**Try it**. Copy each line below that includes "they".

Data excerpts
══════════

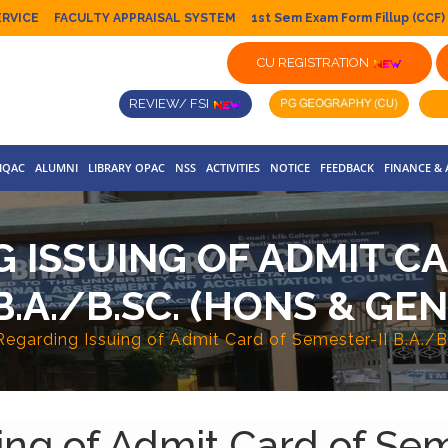
ERVICE
FACULTY APPRAISAL SYSTEM
1st Sem Exam Form Fillup (CCF)
CU REGISTRATION
REVIEW/ FSI
IQAC
ALUMNI
LIBRARY OPAC
NSS
ACTIVITIES
NOTICE
FEEDBACK
FINANCE &
 ISSUING OF ADMIT CA
B.A./B.SC. (HONS & GEN
Regarding Issuing of Admit Card of Semester-II B.A./B
ing of Admit Card of Sem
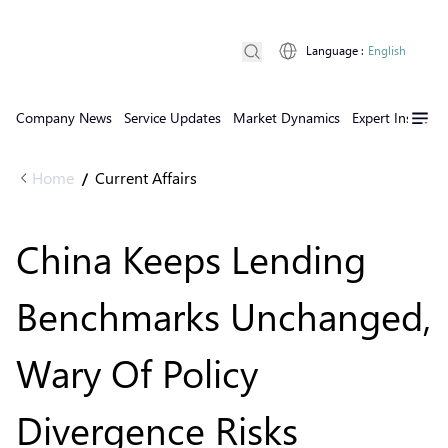
Language
:
English
Company News
Service Updates
Market Dynamics
Expert Insights
Home
Current Affairs
/
China Keeps Lending
Benchmarks Unchanged,
Wary Of Policy
Divergence Risks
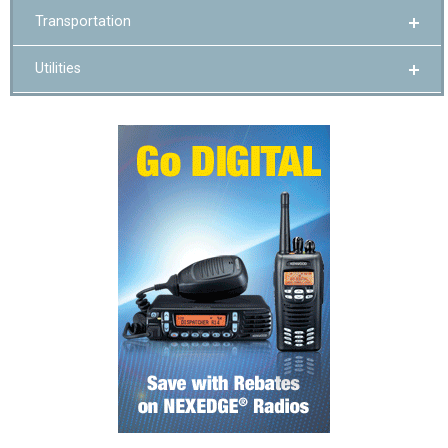
Transportation
Utilities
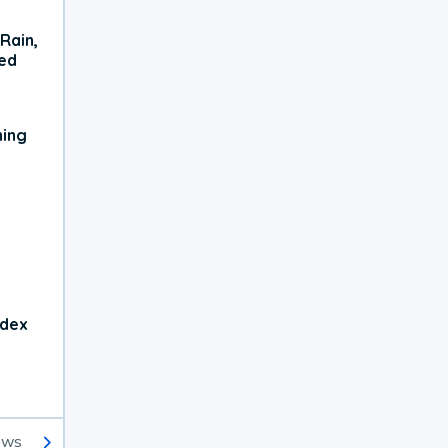
Rain,
xed
ning
ndex
ews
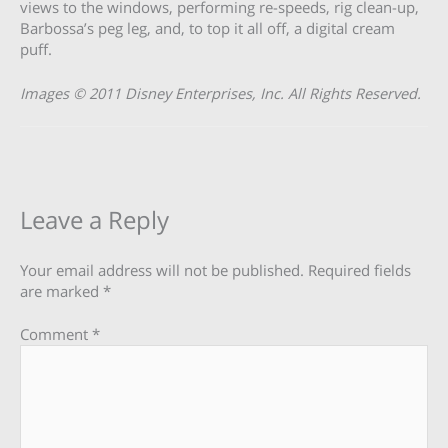
views to the windows, performing re-speeds, rig clean-up,
Barbossa’s peg leg, and, to top it all off, a digital cream
puff.
Images © 2011 Disney Enterprises, Inc. All Rights Reserved.
Leave a Reply
Your email address will not be published.
Required fields
are marked
*
Comment
*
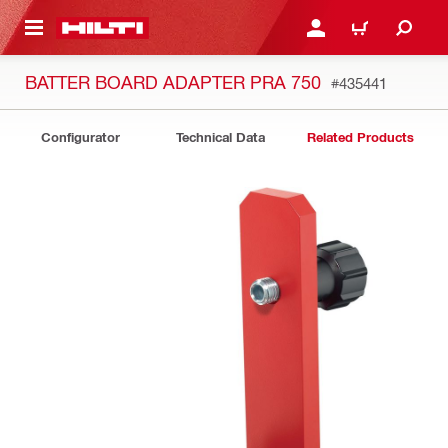
 MAIN CONTENT
LOGIN OR REGISTER
CART
BATTER BOARD ADAPTER PRA 750
#435441
Configurator
Technical Data
Related Products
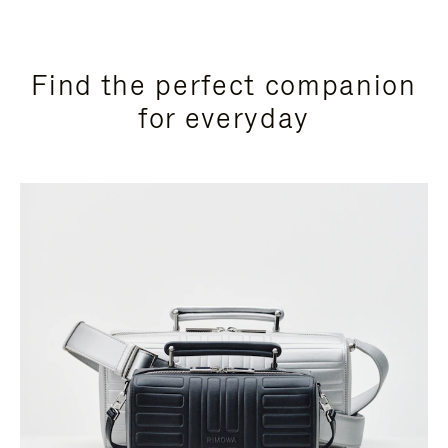
Find the perfect companion
for everyday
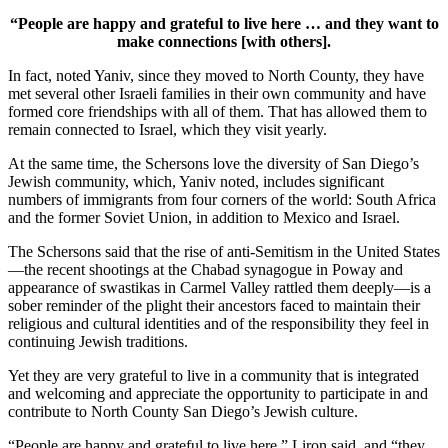
“People are happy and grateful to live here … and they want to
make connections [with others].
In fact, noted Yaniv, since they moved to North County, they have
met several other Israeli families in their own community and have
formed core friendships with all of them. That has allowed them to
remain connected to Israel, which they visit yearly.
At the same time, the Schersons love the diversity of San Diego’s
Jewish community, which, Yaniv noted, includes significant
numbers of immigrants from four corners of the world: South Africa
and the former Soviet Union, in addition to Mexico and Israel.
The Schersons said that the rise of anti-Semitism in the United States
—the recent shootings at the Chabad synagogue in Poway and
appearance of swastikas in Carmel Valley rattled them deeply—is a
sober reminder of the plight their ancestors faced to maintain their
religious and cultural identities and of the responsibility they feel in
continuing Jewish traditions.
Yet they are very grateful to live in a community that is integrated
and welcoming and appreciate the opportunity to participate in and
contribute to North County San Diego’s Jewish culture.
“People are happy and grateful to live here,” Liron said, and “they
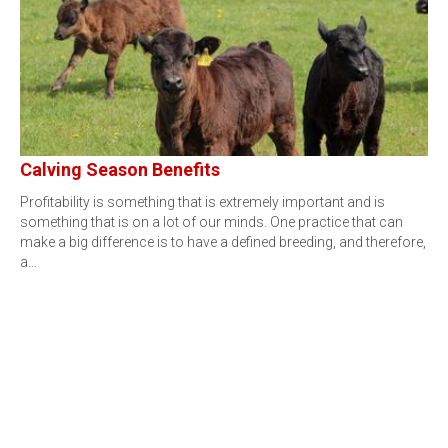
Calving Season Benefits
Profitability is something that is extremely important and is
something that is on a lot of our minds. One practice that can
make a big difference is to have a defined breeding, and therefore,
a…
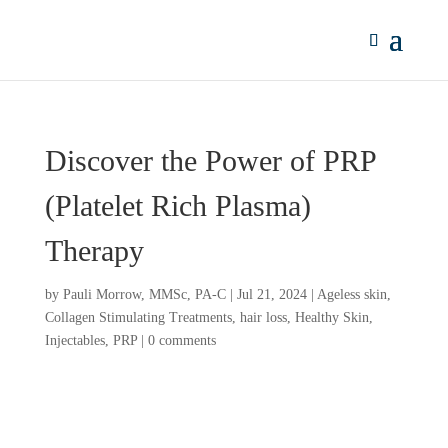
Discover the Power of PRP
(Platelet Rich Plasma)
Therapy
by
Pauli Morrow, MMSc, PA-C
|
Jul 21, 2024
|
Ageless skin
,
Collagen Stimulating Treatments
,
hair loss
,
Healthy Skin
,
Injectables
,
PRP
|
0 comments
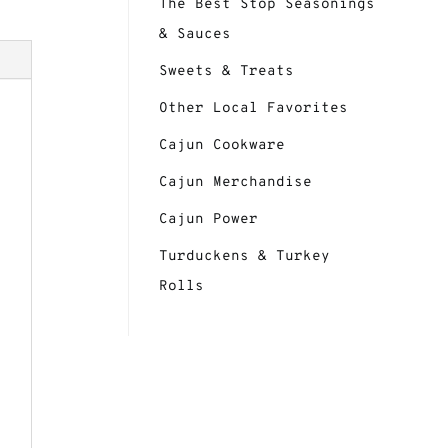
The Best Stop Seasonings
& Sauces
Sweets & Treats
Other Local Favorites
Cajun Cookware
Cajun Merchandise
Cajun Power
Turduckens & Turkey
Rolls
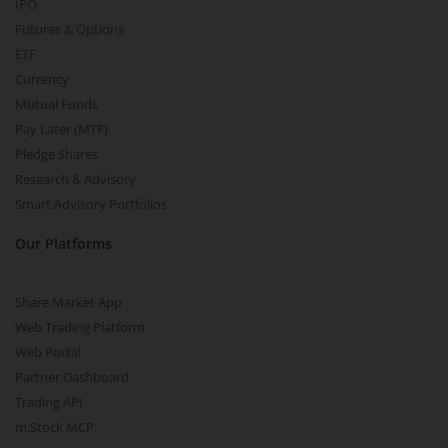
IPO
Futures & Options
ETF
Currency
Mutual Funds
Pay Later (MTF)
Pledge Shares
Research & Advisory
Smart Advisory Portfolios
Our Platforms
Share Market App
Web Trading Platform
Web Portal
Partner Dashboard
Trading API
m.Stock MCP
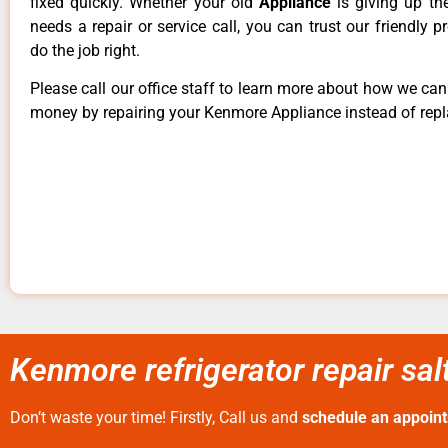
fixed quickly. Whether your old
Appliance
is giving up th
needs a repair or service call, you can trust our friendly p
do the job right.
Please call our office staff to learn more about how we ca
money by repairing your Kenmore Appliance instead of repla
Kenmore refrigerator repair salt
Don’t waste your time! Firstly, Call us and
schedule an appoin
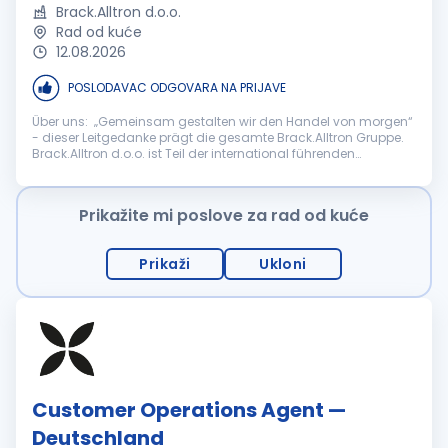
Brack.Alltron d.o.o.
Rad od kuće
12.08.2026
POSLODAVAC ODGOVARA NA PRIJAVE
Über uns: „Gemeinsam gestalten wir den Handel von morgen“
- dieser Leitgedanke prägt die gesamte Brack.Alltron Gruppe.
Brack.Alltron d.o.o. ist Teil der international führenden
Schweizer Brack.Alltron Gruppe, einem der grössten E-
Commerce- und Distr...
Prikažite mi poslove za rad od kuće
Prikaži
Ukloni
Customer Operations Agent —
Deutschland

══════════

**Result for this exercise**.
“People are happy and grateful to live here … and they want to
In fact, noted Yaniv, since they moved to North County, they have
remain connected to Israel, which they visit yearly.
religious and cultural identities and of the responsibility they feel in
Yet they are very grateful to live in a community that is integrated
“People are happy and grateful to live here,” Liron said, and “they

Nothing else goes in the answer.